Поэтому, когда на очередном балу Лаура увидела мелькнувшее среди гостей смуглое лицо, запомнившееся ей в связи с памятным случаем, она тут же направилась к спасительнице. К концу бала Лаура души не чаяла в Марте, и последняя на следующий же день переехала в поместье Айсендорфов, сделавшись в одночасье компаньонкой и доверенной подругой баронессы. Возникшие поначалу сомнения в происхождении Марты, сказавшейся младшей дочерью захудалого силезского шляхтича, как-то сами собой улетучились, равно как и недоумение по поводу того, почему это девушка из хорошей семьи путешествует одна, без сопровождающих; барон, пытавшийся что-то возразить жене, вскоре махнул рукой на ее очередную прихоть – и молодая Марта прочно обосновалась в имении Айсендорфов.

Надо сказать, что баронесса, при всем своем расположении к новой компаньонке, немного побаивалась Марту, хотя не признавалась в этом даже самой себе. Недаром же разъяренный Вильгельм фон Айсендорф, прознавший об очередном романе своей супруги, в присутствии Марты мигом становился кротким, как ягненок, мгновенно забывая как о своей недавней ярости, так и о ее причине, спеша извиниться перед баронессой за то, что ворвался к ней столь нелепым образом, сгоряча и непонятно зачем!

«Ведьма!» – думала временами Лаура о своей компаньонке, и гнев, мелькавший в глазах Марты в моменты усмирения барона, только способствовал укреплению баронессы в этом мнении.

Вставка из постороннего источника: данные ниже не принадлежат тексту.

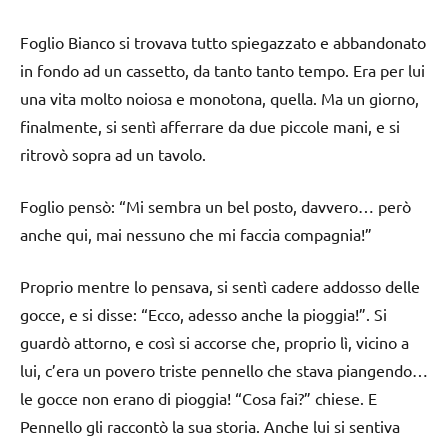
Foglio Bianco si trovava tutto spiegazzato e abbandonato
in fondo ad un cassetto, da tanto tanto tempo. Era per lui
una vita molto noiosa e monotona, quella. Ma un giorno,
finalmente, si sentì afferrare da due piccole mani, e si
ritrovò sopra ad un tavolo.
Foglio pensò: “Mi sembra un bel posto, davvero… però
anche qui, mai nessuno che mi faccia compagnia!”
Proprio mentre lo pensava, si sentì cadere addosso delle
gocce, e si disse: “Ecco, adesso anche la pioggia!”. Si
guardò attorno, e così si accorse che, proprio lì, vicino a
lui, c’era un povero triste pennello che stava piangendo…
le gocce non erano di pioggia! “Cosa fai?” chiese. E
Pennello gli raccontò la sua storia. Anche lui si sentiva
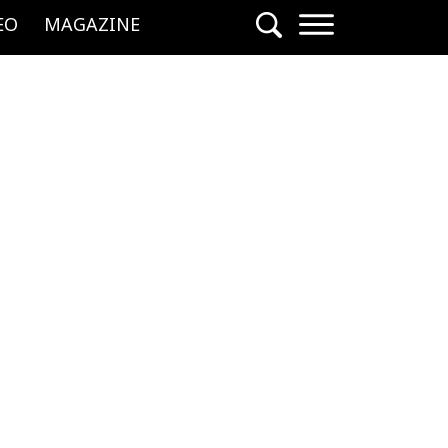
EO
MAGAZINE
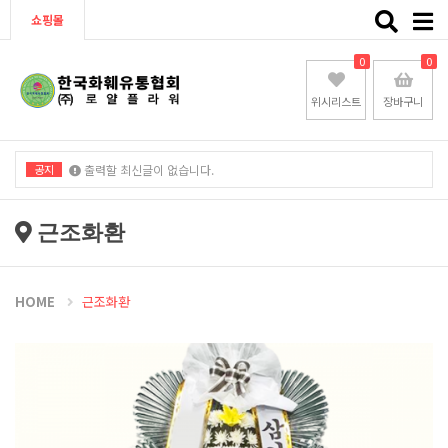
Toggle
쇼핑몰
naviga
0
0
위시리스트
장바구니
공지
출력할 최신글이 없습니다.
출력할 최신글이 없습니다.
근조화환
HOME
근조화환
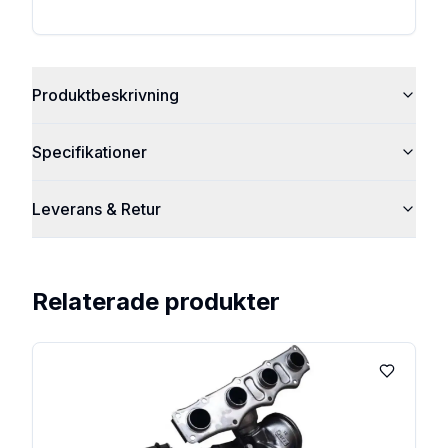
Produktbeskrivning
Specifikationer
Leverans & Retur
Relaterade produkter
Lägg till 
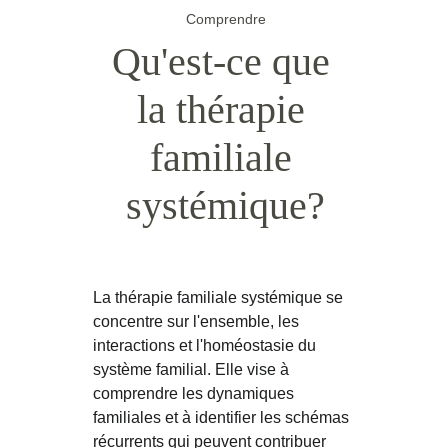
Comprendre
Qu'est-ce que 
la thérapie 
familiale 
systémique?
La thérapie familiale systémique se 
concentre sur l'ensemble, les 
interactions et l'homéostasie du 
système familial. Elle vise à 
comprendre les dynamiques 
familiales et à identifier les schémas 
récurrents qui peuvent contribuer 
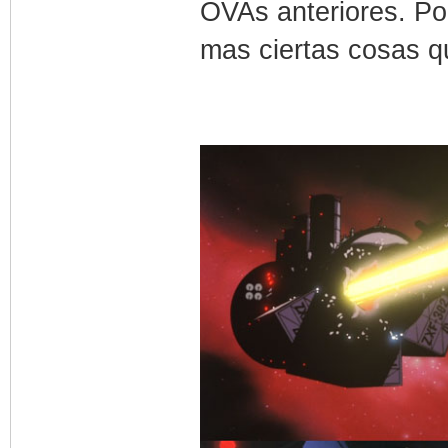
OVAs anteriores. Por
mas ciertas cosas q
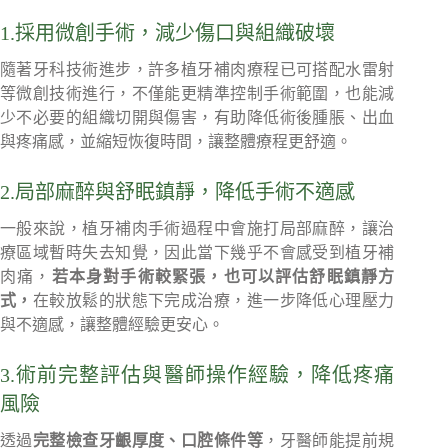
1.採用微創手術，減少傷口與組織破壞
隨著牙科技術進步，許多植牙補肉療程已可搭配水雷射
等微創技術進行，不僅能更精準控制手術範圍，也能減
少不必要的組織切開與傷害，有助降低術後腫脹、出血
與疼痛感，並縮短恢復時間，讓整體療程更舒適。
2.局部麻醉與舒眠鎮靜，降低手術不適感
一般來說，植牙補肉手術過程中會施打局部麻醉，讓治
療區域暫時失去知覺，因此當下幾乎不會感受到植牙補
肉痛，
若本身對手術較緊張，也可以評估舒眠鎮靜方
式，
在較放鬆的狀態下完成治療，進一步降低心理壓力
與不適感，讓整體經驗更安心。
3.術前完整評估與醫師操作經驗，降低疼痛
風險
透過
完整檢查牙齦厚度、口腔條件等
，牙醫師能提前規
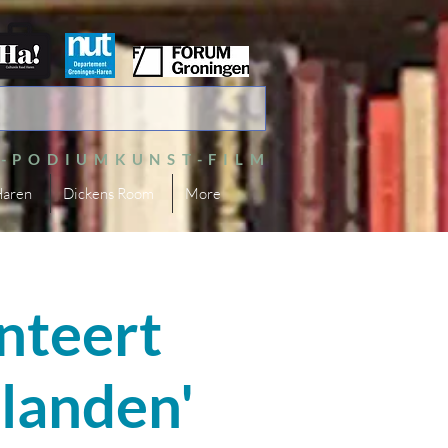
S-PODIUMKUNST-FILM
Haren
Dickens Room
More
nteert
landen'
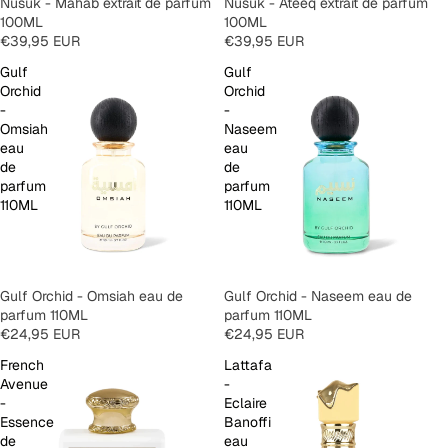
Nusuk - Mahab extrait de parfum
SOLD OUT
Nusuk - Ateeq extrait de parfum
100ML
100ML
€39,95 EUR
€39,95 EUR
Gulf
Gulf
Orchid
Orchid
-
-
Omsiah
Naseem
eau
eau
de
de
parfum
parfum
110ML
110ML
Gulf Orchid - Omsiah eau de
SOLD OUT
Gulf Orchid - Naseem eau de
parfum 110ML
parfum 110ML
€24,95 EUR
€24,95 EUR
French
Lattafa
Avenue
-
-
Eclaire
Essence
Banoffi
de
eau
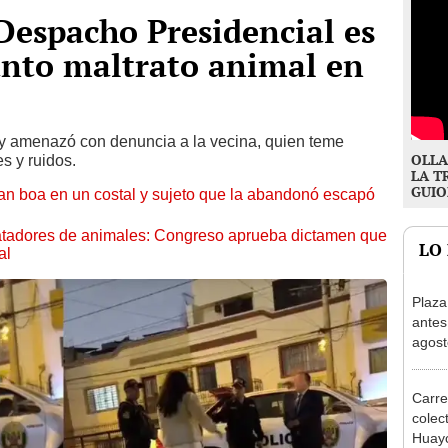
Despacho Presidencial es
unto maltrato animal en
 y amenazó con denuncia a la vecina, quien teme
OLLA
es y ruidos.
LA T
GUIO
an boa en un costal y sujeto que la abandonó escapó
ratadores de animales: Congreso aprueba dictamen que
LO
al
Plaza
antes
agost
tiend
p.m.
Carre
colec
Huayc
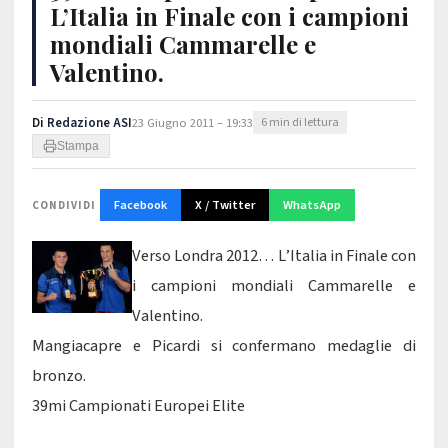
L’Italia in Finale con i campioni
mondiali Cammarelle e
Valentino.
Di
Redazione ASI
23 Giugno 2011 – 19:33
6 min di lettura
Stampa
Facebook
X / Twitter
WhatsApp
CONDIVIDI
Verso Londra 2012… L’Italia in Finale con
i campioni mondiali Cammarelle e
Valentino.
Mangiacapre e Picardi si confermano medaglie di
bronzo.
39mi Campionati Europei Elite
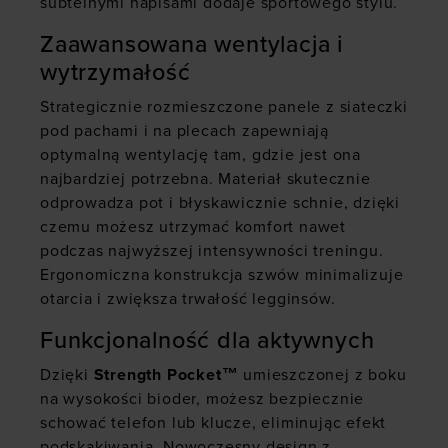
subtelnymi napisami dodaje sportowego stylu.
Zaawansowana wentylacja i
wytrzymałość
Strategicznie rozmieszczone panele z siateczki
pod pachami i na plecach zapewniają
optymalną wentylację tam, gdzie jest ona
najbardziej potrzebna. Materiał skutecznie
odprowadza pot i błyskawicznie schnie, dzięki
czemu możesz utrzymać komfort nawet
podczas najwyższej intensywności treningu.
Ergonomiczna konstrukcja szwów minimalizuje
otarcia i zwiększa trwałość legginsów.
Funkcjonalność dla aktywnych
Dzięki
Strength Pocket™
umieszczonej z boku
na wysokości bioder, możesz bezpiecznie
schować telefon lub klucze, eliminując efekt
podskakiwania. Nowoczesny design z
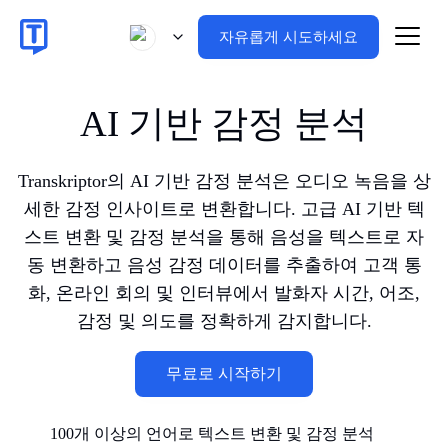
자유롭게 시도하세요
AI 기반 감정 분석
Transkriptor의 AI 기반 감정 분석은 오디오 녹음을 상
세한 감정 인사이트로 변환합니다. 고급 AI 기반 텍
스트 변환 및 감정 분석을 통해 음성을 텍스트로 자
동 변환하고 음성 감정 데이터를 추출하여 고객 통
화, 온라인 회의 및 인터뷰에서 발화자 시간, 어조,
감정 및 의도를 정확하게 감지합니다.
무료로 시작하기
100개 이상의 언어로 텍스트 변환 및 감정 분석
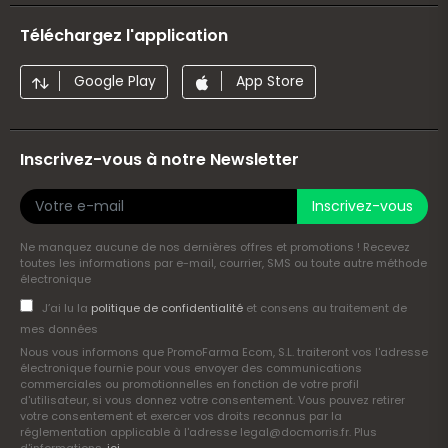
Téléchargez l'application
Google Play
App Store
Inscrivez-vous à notre Newsletter
Inscrivez-vous
Ne manquez aucune de nos dernières offres et promotions ! Recevez
toutes les informations par e-mail, courrier, SMS ou toute autre méthode
électronique
J’ai lu la
politique de confidentialité
et consens au traitement de
mes données
Nous vous informons que PromoFarma Ecom, S.L. traiteront vos l'adresse
électronique fournie pour vous envoyer des communications
commerciales ou promotionnelles en fonction de votre profil
d'utilisateur, si vous donnez votre consentement. Vous pouvez retirer
votre consentement et exercer vos droits reconnus par la
réglementation applicable à l'adresse legal@docmorris.fr. Plus
d'informations .
ici
.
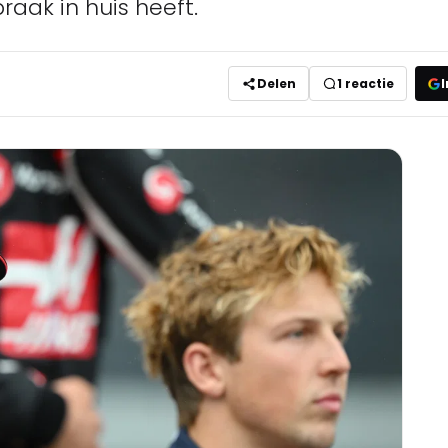
raak in huis heeft.
Delen
1
reactie
I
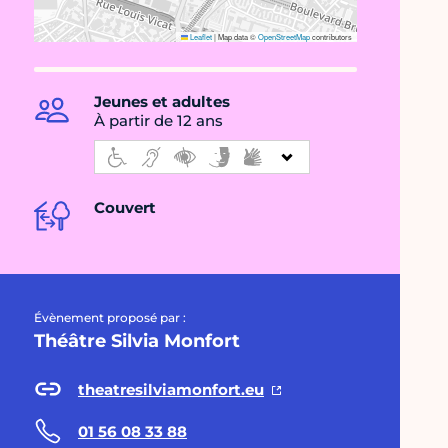
Leaflet
|
Map data ©
OpenStreetMap
contributors
Jeunes et adultes
À partir de 12 ans
Couvert
Évènement proposé par :
Théâtre Silvia Monfort
theatresilviamonfort.eu
01 56 08 33 88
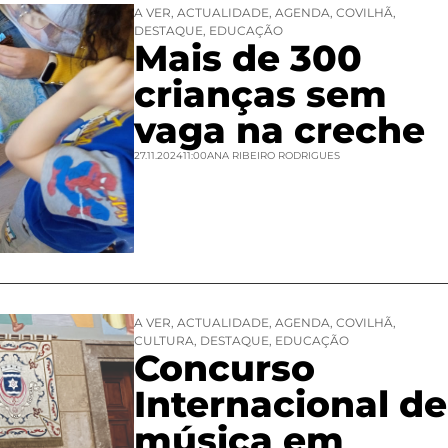
A VER
,
ACTUALIDADE
,
AGENDA
,
COVILHÃ
,
DESTAQUE
,
EDUCAÇÃO
Mais de 300
crianças sem
vaga na creche
27.11.2024
11:00
ANA RIBEIRO RODRIGUES
A VER
,
ACTUALIDADE
,
AGENDA
,
COVILHÃ
,
CULTURA
,
DESTAQUE
,
EDUCAÇÃO
Concurso
Internacional de
música em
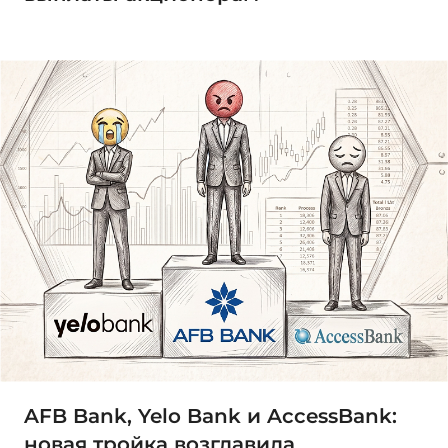
AFB Bank, Yelo Bank и AccessBank:
новая тройка возглавила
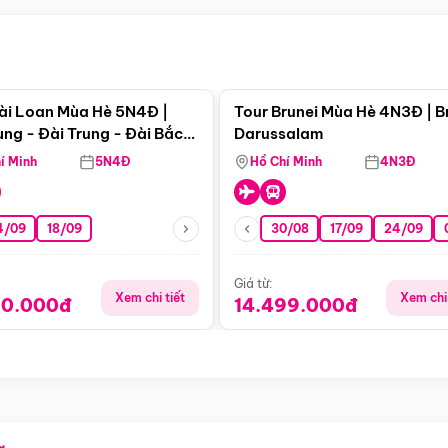
Điểm nổi bật
Điểm nổi
ài Loan Mùa Hè 5N4Đ |
Tour Brunei Mùa Hè 4N3Đ | B
ng - Đài Trung - Đài Bắc
Darussalam
j)
í Minh
5N4Đ
Hồ Chí Minh
4N3Đ
4/09
18/09
30/08
17/09
24/09
Giá từ:
Xem chi tiết
Xem chi 
90.000đ
14.499.000đ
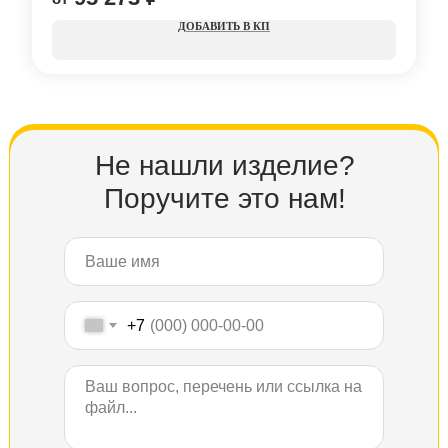
КП
Не нашли изделие?
Поручите это нам!
+7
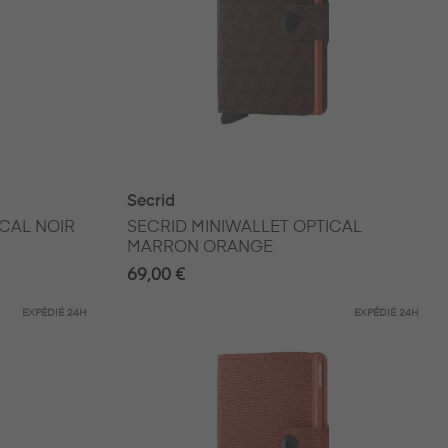
Secrid
ICAL NOIR
SECRID MINIWALLET OPTICAL
MARRON ORANGE
69,00 €
EXPÉDIÉ
24H
EXPÉDIÉ
24H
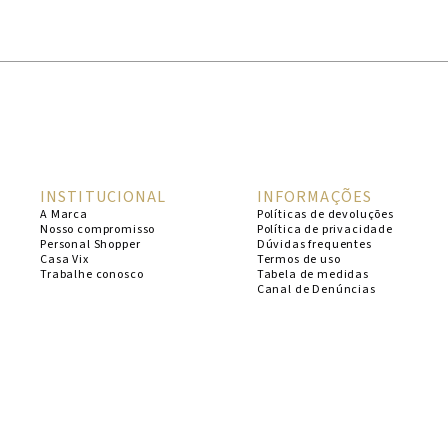
1
º
cheeky
2
º
vestido
3
º
maio
4
º
vestidos
5
º
biquini
INSTITUCIONAL
INFORMAÇÕES
6
º
vestido curto
A Marca
Políticas de devoluções
Nosso compromisso
Política de privacidade
7
º
calcinha
Personal Shopper
Dúvidas frequentes
Casa Vix
Termos de uso
8
º
saida
Trabalhe conosco
Tabela de medidas
Canal de Denúncias
9
º
top
10
º
top tri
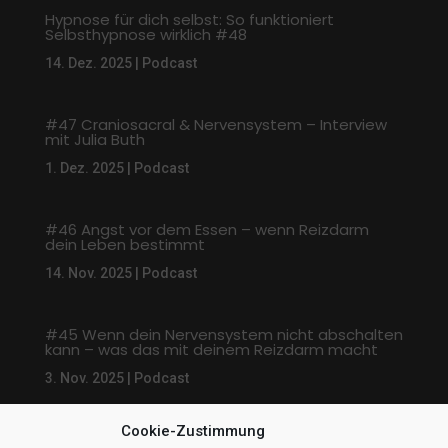
Hypnose für dich selbst: So funktioniert
Selbsthypnose wirklich #48
14. Dez. 2025
|
Podcast
#47 Craniosacral & Nervensystem – Interview
mit Julia Buth
1. Dez. 2025
|
Podcast
#46 Angst vor dem Essen – wenn Reizdarm
dein Leben bestimmt
14. Nov. 2025
|
Podcast
#45 Wenn dein Nervensystem nicht abschalten
kann – was das mit deinem Reizdarm macht
3. Nov. 2025
|
Podcast
Cookie-Zustimmung
« Ältere Einträge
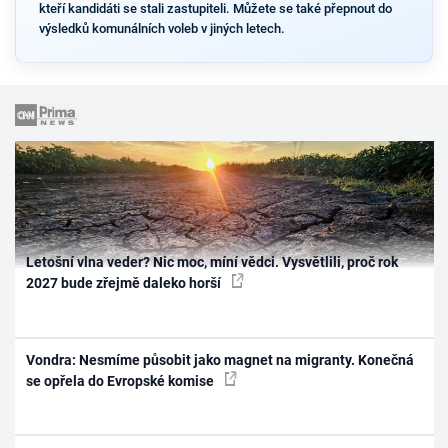
kteří kandidáti se stali zastupiteli. Můžete se také přepnout do
výsledků komunálních voleb v jiných letech.
Letošní vlna veder? Nic moc, míní vědci. Vysvětlili, proč rok
2027 bude zřejmě daleko horší
Vondra: Nesmíme působit jako magnet na migranty. Konečná
se opřela do Evropské komise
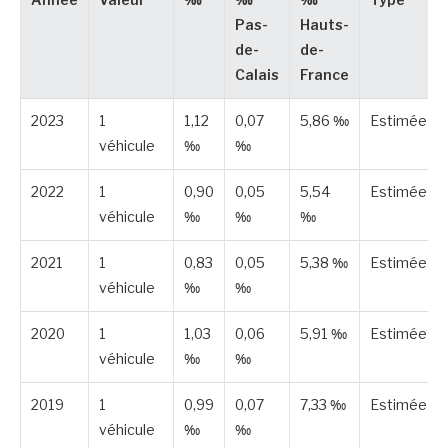
Année
Valeur
‰
‰
‰
Type
Pas-
Hauts-
de-
de-
Calais
France
2023
1
1,12
0,07
5,86 ‰
Estimée
véhicule
‰
‰
2022
1
0,90
0,05
5,54
Estimée
véhicule
‰
‰
‰
2021
1
0,83
0,05
5,38 ‰
Estimée
véhicule
‰
‰
2020
1
1,03
0,06
5,91 ‰
Estimée
véhicule
‰
‰
2019
1
0,99
0,07
7,33 ‰
Estimée
véhicule
‰
‰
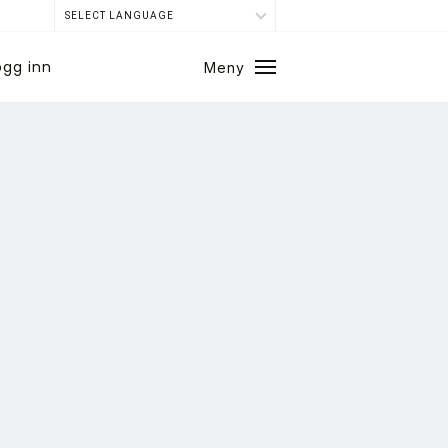
SELECT LANGUAGE
ogg inn
Meny
Lukk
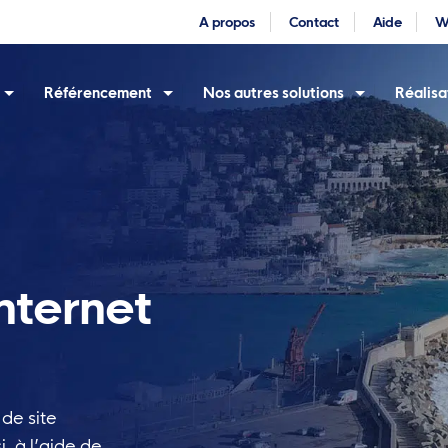
A propos
Contact
Aide
W
Référencement
Nos autres solutions
Réalisa
internet
 de site
i, à l’aide de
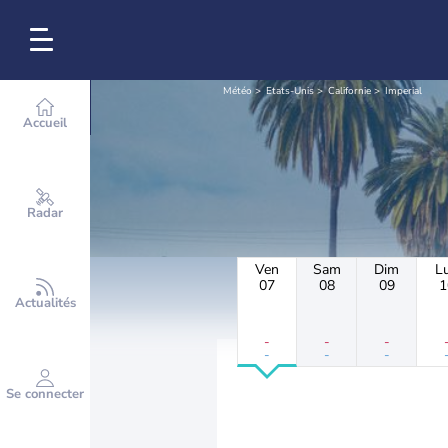
Météo
Etats-Unis
Californie
Imperial
Accueil
Radar
Ven
Sam
Dim
L
07
08
09
1
Actualités
-
-
-
-
-
-
Se connecter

Но баронесса была женщиной решительной и не слишком набожной, и ведьма, которая верно служит ей, Лауре, исправно отводя от нее гнев мужа, баронессу более чем устраивала.

Так что Марта регулярно получала в подарок новые платья, а иногда и жемчужное ожерелье, пользовалась полной свободой и не слишком обременяла себя какими бы то ни было обязанностями, попросту сопровождая супругов Айсендорф на все балы и званые вечера. Быстро освоившись в высшем венском свете, с легкостью перенимая или воруя аристократические манеры, она без особых сложностей научилась носить любые наряды с достоинством королевы, вести светские беседы и быть в курсе всех сплетен (ну, как раз это для подгальской воровки оказалось легче всего!). О такой жизни приемная дочь Самуила-бацы из Шафляр могла только мечтать. И Марта с головой окунулась в сверкающий водоворот балов, карнавалов, чопорных выездов и тайных страстей, кипевших за фасадом внешней респектабельности и благопристойности.

Зная скромные достоинства своей внешности, еще более тускнеющие рядом с ослепительной баронессой Айсендорф, Марта была удивлена, когда и вокруг нее начали увиваться молодые люди, в том числе и один виконт. Выгодно выскочить замуж было весьма заманчиво, но Марта с этим не спешила, да и молодых людей интересовала пока что отнюдь не свадьба. Благосклонно принимая ухаживания и дорогостоящие знаки внимания, Марта предусмотрительно держала своих кавалеров на расстоянии, периодически извлекая из голов слишком рьяных заранее заготовленную фразу или память о вчерашнем разговоре, – и кавалеры смущались, краснели и на время оставляли Марту в покое.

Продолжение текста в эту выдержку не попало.